Related publications

  1. Hierarchical Self Attention Based Autoencoder for Open-Set Human Activity Recognition, 25th Pacific-Asia Conference on Knowledge Discovery and Data Mining (PAKDD-2021), Springer, May 11-14, 2021, Delhi, India. [arxiv
  2. “Human Activity Recognition from Wearable Sensor Data using SelfAttention”, in the proceedings of 24th European Conference on Artificial Intelligence (ECAI), Spain, 2020. [pdf
  3. Assessment of Rehabilitation Exercises from Depth Sensor Data, International Conference on Computer and Information Technology (ICCIT), Dhaka, Bangladesh, December 18-20, 2021 [pdf
  4. An Integrated System for Stroke Rehabilitation Exercise Assessment using Kinect v2 and Machine Learning, International Conference on Intelligent Human Computer Interaction, Proceedings of LNCS, Springer, Nov, 2023. [link]
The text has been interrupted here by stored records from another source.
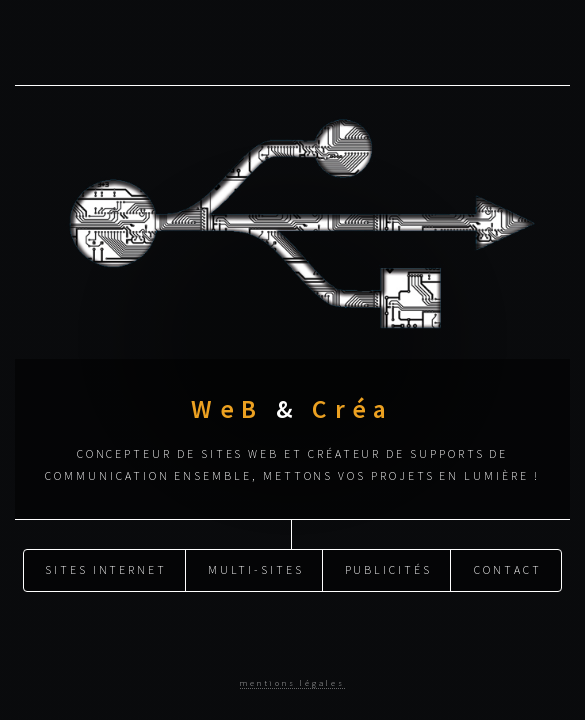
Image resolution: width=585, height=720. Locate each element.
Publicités (388, 569)
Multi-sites (256, 569)
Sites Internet (106, 569)
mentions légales (292, 682)
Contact (508, 569)
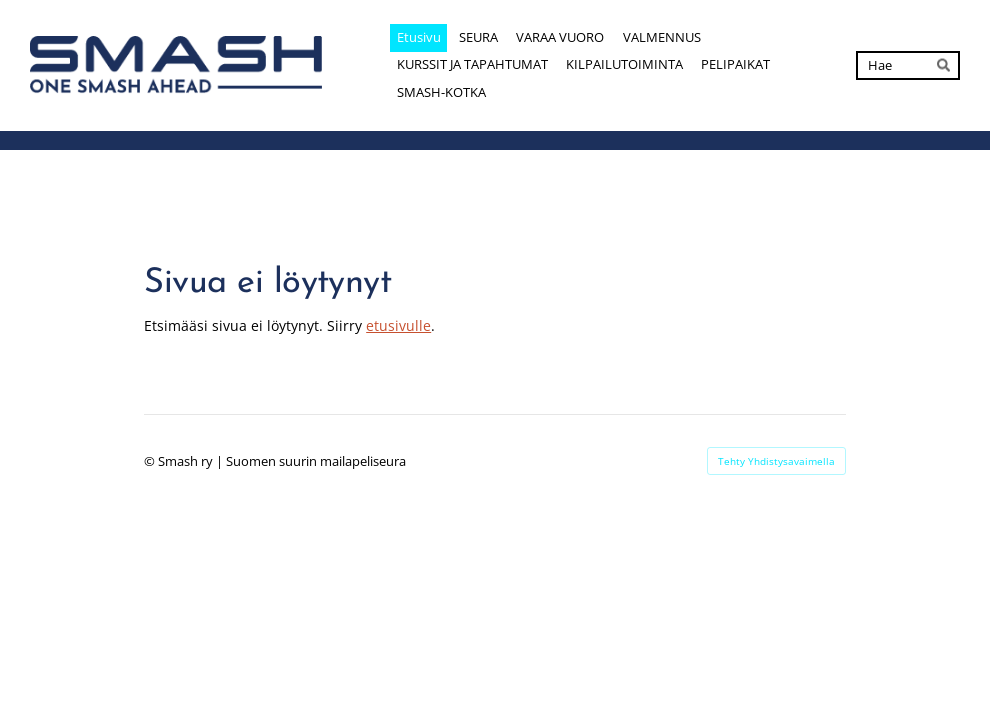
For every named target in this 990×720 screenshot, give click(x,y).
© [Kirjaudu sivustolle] (151, 461)
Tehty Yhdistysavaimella (776, 461)
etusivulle (398, 325)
Exploring Relational Agents for Different Healthcare Applications

Relational agents (RAs) are a special type of computer program or virtual entity designed to interact with humans in a way that simulates social interactions. These agents are equipped with artificial intelligence (AI) and natural language processing capabilities, allowing them to engage in conversations, interpret emotions, and respond with empathetic and contextually appropriate behaviors. They play a pivotal role in human-computer interaction, particularly in fields like healthcare, where personalized and compassionate communication is crucial.

In this research, different aspects and applications of RAs are explored in the domain of healthcare services. Our earlier explorations target the efficacy, acceptance, usability, and other basic measurements regarding RAs for healthcare services, particularly during COVID-19. Currently, we are investigating future opportunities for employing RAs in diverse healthcare applications, including gestational diabetes, different epidemics, health education, etc. Moreover, we are also working toward achieving universal health coverage (UHC) in Bangladesh by utilizing RAs that have the capability of interacting using Bangla languages. These research works are exclusively and jointly conducted with Data and Design Nest at the University of Louisiana at Lafayette, USA. Outcomes of this initiative have been published in ACM UIST 2022, ACM HAI 2021, IEEE ISCC 2023, JMIR Human Factors, IJERPH, PervasiveHealth 2021, and DESRIST 2021.